AIM OF THE TASK — Print out the data exactly, keeping every image out of it.
= = = =
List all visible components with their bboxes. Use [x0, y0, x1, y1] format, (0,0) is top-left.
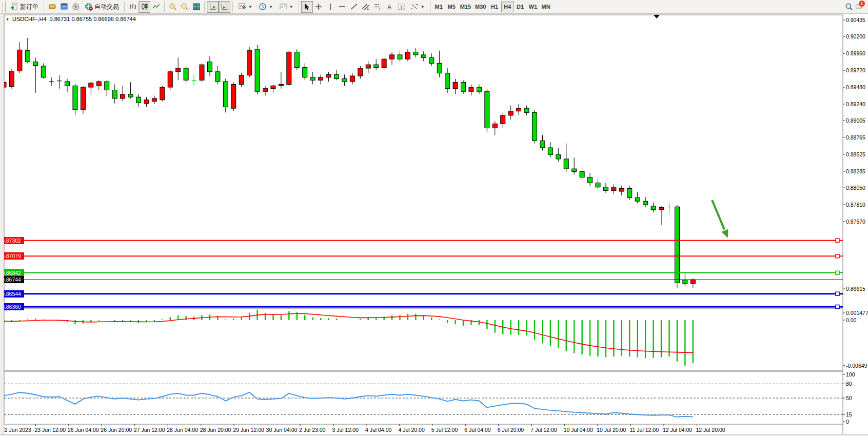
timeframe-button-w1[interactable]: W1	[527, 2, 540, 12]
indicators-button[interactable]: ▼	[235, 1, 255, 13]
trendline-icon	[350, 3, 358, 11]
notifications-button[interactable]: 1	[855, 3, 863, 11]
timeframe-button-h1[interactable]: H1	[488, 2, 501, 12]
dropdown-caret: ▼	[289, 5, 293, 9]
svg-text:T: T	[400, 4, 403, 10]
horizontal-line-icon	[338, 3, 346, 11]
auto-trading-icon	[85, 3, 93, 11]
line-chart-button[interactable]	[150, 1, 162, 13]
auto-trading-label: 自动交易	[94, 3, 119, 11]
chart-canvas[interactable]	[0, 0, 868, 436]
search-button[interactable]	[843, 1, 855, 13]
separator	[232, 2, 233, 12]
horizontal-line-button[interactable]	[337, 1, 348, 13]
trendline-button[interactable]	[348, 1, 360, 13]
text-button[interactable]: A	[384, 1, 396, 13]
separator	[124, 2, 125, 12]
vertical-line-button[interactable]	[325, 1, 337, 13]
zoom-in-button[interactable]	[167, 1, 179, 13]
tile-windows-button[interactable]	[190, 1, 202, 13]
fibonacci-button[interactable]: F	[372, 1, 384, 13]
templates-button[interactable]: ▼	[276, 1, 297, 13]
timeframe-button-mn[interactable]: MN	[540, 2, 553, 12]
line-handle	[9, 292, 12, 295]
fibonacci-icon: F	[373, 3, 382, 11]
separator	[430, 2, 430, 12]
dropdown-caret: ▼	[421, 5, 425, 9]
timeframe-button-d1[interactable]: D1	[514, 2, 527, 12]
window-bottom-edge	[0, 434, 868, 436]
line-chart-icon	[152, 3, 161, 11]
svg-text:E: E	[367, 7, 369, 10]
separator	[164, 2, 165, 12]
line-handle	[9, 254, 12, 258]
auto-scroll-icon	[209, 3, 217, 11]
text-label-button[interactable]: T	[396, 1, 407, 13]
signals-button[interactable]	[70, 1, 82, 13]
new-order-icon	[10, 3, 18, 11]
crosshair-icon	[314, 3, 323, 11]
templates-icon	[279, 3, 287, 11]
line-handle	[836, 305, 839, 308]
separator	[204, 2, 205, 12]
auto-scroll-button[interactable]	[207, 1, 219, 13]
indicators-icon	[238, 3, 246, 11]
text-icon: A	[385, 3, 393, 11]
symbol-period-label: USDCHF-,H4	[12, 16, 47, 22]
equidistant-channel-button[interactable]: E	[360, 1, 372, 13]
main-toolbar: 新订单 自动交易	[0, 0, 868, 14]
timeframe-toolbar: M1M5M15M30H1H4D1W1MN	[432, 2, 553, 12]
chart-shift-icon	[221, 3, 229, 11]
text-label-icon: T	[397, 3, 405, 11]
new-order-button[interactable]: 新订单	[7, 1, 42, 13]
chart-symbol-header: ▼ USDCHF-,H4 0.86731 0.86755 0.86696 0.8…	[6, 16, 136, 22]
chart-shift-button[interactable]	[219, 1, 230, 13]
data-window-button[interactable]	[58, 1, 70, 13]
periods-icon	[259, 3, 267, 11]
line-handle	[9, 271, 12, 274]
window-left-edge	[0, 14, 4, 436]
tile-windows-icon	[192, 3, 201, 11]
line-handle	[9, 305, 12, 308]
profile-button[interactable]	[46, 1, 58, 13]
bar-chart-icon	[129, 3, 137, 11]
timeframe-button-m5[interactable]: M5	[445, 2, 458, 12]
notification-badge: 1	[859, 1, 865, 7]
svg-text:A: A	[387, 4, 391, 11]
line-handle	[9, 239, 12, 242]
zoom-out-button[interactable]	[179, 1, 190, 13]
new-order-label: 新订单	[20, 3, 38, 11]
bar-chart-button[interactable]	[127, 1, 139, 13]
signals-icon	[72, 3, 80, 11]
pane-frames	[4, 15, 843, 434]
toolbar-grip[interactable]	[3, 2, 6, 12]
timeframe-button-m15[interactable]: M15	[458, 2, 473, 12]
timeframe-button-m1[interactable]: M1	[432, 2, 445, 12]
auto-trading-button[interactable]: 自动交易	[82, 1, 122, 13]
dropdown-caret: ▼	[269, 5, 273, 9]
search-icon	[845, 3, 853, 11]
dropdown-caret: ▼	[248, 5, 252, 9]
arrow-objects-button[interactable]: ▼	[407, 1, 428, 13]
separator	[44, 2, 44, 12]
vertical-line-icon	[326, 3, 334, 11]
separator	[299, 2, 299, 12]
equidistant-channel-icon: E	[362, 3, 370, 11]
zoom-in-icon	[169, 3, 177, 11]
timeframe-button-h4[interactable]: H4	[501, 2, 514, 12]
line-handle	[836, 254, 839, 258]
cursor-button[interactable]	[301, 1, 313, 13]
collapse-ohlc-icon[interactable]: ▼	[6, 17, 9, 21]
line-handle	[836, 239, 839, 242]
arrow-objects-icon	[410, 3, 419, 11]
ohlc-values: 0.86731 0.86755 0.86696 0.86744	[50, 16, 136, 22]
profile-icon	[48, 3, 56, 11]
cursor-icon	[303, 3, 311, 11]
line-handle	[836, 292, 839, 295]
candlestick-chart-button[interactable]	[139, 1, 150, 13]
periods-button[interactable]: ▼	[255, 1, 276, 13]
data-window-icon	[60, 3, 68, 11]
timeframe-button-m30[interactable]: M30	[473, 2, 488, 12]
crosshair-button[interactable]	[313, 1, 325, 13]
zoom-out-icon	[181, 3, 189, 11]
= = = =
RESPONSE TO THIS EXERCISE —
List all visible components with their bboxes. Use [x0, y0, x1, y1] format, (0,0) is top-left.
timeframe-button-w1[interactable]: W1	[527, 2, 540, 12]
indicators-button[interactable]: ▼	[235, 1, 255, 13]
trendline-icon	[350, 3, 358, 11]
notifications-button[interactable]: 1	[855, 3, 863, 11]
timeframe-button-h1[interactable]: H1	[488, 2, 501, 12]
dropdown-caret: ▼	[289, 5, 293, 9]
svg-text:T: T	[400, 4, 403, 10]
horizontal-line-icon	[338, 3, 346, 11]
auto-trading-icon	[85, 3, 93, 11]
line-chart-button[interactable]	[150, 1, 162, 13]
auto-trading-label: 自动交易	[94, 3, 119, 11]
chart-canvas[interactable]	[0, 0, 868, 436]
search-button[interactable]	[843, 1, 855, 13]
separator	[232, 2, 233, 12]
horizontal-line-button[interactable]	[337, 1, 348, 13]
trendline-button[interactable]	[348, 1, 360, 13]
text-button[interactable]: A	[384, 1, 396, 13]
separator	[124, 2, 125, 12]
vertical-line-button[interactable]	[325, 1, 337, 13]
zoom-in-button[interactable]	[167, 1, 179, 13]
tile-windows-button[interactable]	[190, 1, 202, 13]
fibonacci-button[interactable]: F	[372, 1, 384, 13]
templates-button[interactable]: ▼	[276, 1, 297, 13]
timeframe-button-mn[interactable]: MN	[540, 2, 553, 12]
line-handle	[9, 292, 12, 295]
fibonacci-icon: F	[373, 3, 382, 11]
separator	[430, 2, 430, 12]
dropdown-caret: ▼	[421, 5, 425, 9]
timeframe-button-d1[interactable]: D1	[514, 2, 527, 12]
window-bottom-edge	[0, 434, 868, 436]
line-chart-icon	[152, 3, 161, 11]
svg-text:E: E	[367, 7, 369, 10]
separator	[164, 2, 165, 12]
line-handle	[9, 254, 12, 258]
auto-scroll-icon	[209, 3, 217, 11]
text-label-button[interactable]: T	[396, 1, 407, 13]
signals-button[interactable]	[70, 1, 82, 13]
new-order-icon	[10, 3, 18, 11]
crosshair-icon	[314, 3, 323, 11]
templates-icon	[279, 3, 287, 11]
line-handle	[836, 305, 839, 308]
separator	[204, 2, 205, 12]
auto-scroll-button[interactable]	[207, 1, 219, 13]
indicators-icon	[238, 3, 246, 11]
text-icon: A	[385, 3, 393, 11]
symbol-period-label: USDCHF-,H4	[12, 16, 47, 22]
equidistant-channel-button[interactable]: E	[360, 1, 372, 13]
main-toolbar: 新订单 自动交易	[0, 0, 868, 14]
timeframe-toolbar: M1M5M15M30H1H4D1W1MN	[432, 2, 553, 12]
chart-shift-icon	[221, 3, 229, 11]
text-label-icon: T	[397, 3, 405, 11]
new-order-button[interactable]: 新订单	[7, 1, 42, 13]
chart-symbol-header: ▼ USDCHF-,H4 0.86731 0.86755 0.86696 0.8…	[6, 16, 136, 22]
chart-shift-button[interactable]	[219, 1, 230, 13]
data-window-button[interactable]	[58, 1, 70, 13]
periods-icon	[259, 3, 267, 11]
line-handle	[9, 271, 12, 274]
window-left-edge	[0, 14, 4, 436]
tile-windows-icon	[192, 3, 201, 11]
line-handle	[9, 305, 12, 308]
profile-button[interactable]	[46, 1, 58, 13]
bar-chart-icon	[129, 3, 137, 11]
timeframe-button-m5[interactable]: M5	[445, 2, 458, 12]
notification-badge: 1	[859, 1, 865, 7]
svg-text:A: A	[387, 4, 391, 11]
line-handle	[9, 239, 12, 242]
zoom-out-button[interactable]	[179, 1, 190, 13]
new-order-label: 新订单	[20, 3, 38, 11]
bar-chart-button[interactable]	[127, 1, 139, 13]
signals-icon	[72, 3, 80, 11]
pane-frames	[4, 15, 843, 434]
toolbar-grip[interactable]	[3, 2, 6, 12]
timeframe-button-m15[interactable]: M15	[458, 2, 473, 12]
timeframe-button-m1[interactable]: M1	[432, 2, 445, 12]
auto-trading-button[interactable]: 自动交易	[82, 1, 122, 13]
dropdown-caret: ▼	[269, 5, 273, 9]
search-icon	[845, 3, 853, 11]
dropdown-caret: ▼	[248, 5, 252, 9]
arrow-objects-button[interactable]: ▼	[407, 1, 428, 13]
separator	[44, 2, 44, 12]
vertical-line-icon	[326, 3, 334, 11]
separator	[299, 2, 299, 12]
equidistant-channel-icon: E	[362, 3, 370, 11]
zoom-in-icon	[169, 3, 177, 11]
timeframe-button-h4[interactable]: H4	[501, 2, 514, 12]
line-handle	[836, 254, 839, 258]
cursor-button[interactable]	[301, 1, 313, 13]
collapse-ohlc-icon[interactable]: ▼	[6, 17, 9, 21]
line-handle	[836, 239, 839, 242]
arrow-objects-icon	[410, 3, 419, 11]
ohlc-values: 0.86731 0.86755 0.86696 0.86744	[50, 16, 136, 22]
profile-icon	[48, 3, 56, 11]
cursor-icon	[303, 3, 311, 11]
line-handle	[836, 292, 839, 295]
candlestick-chart-button[interactable]	[139, 1, 150, 13]
periods-button[interactable]: ▼	[255, 1, 276, 13]
data-window-icon	[60, 3, 68, 11]
timeframe-button-m30[interactable]: M30	[473, 2, 488, 12]
crosshair-button[interactable]	[313, 1, 325, 13]
zoom-out-icon	[181, 3, 189, 11]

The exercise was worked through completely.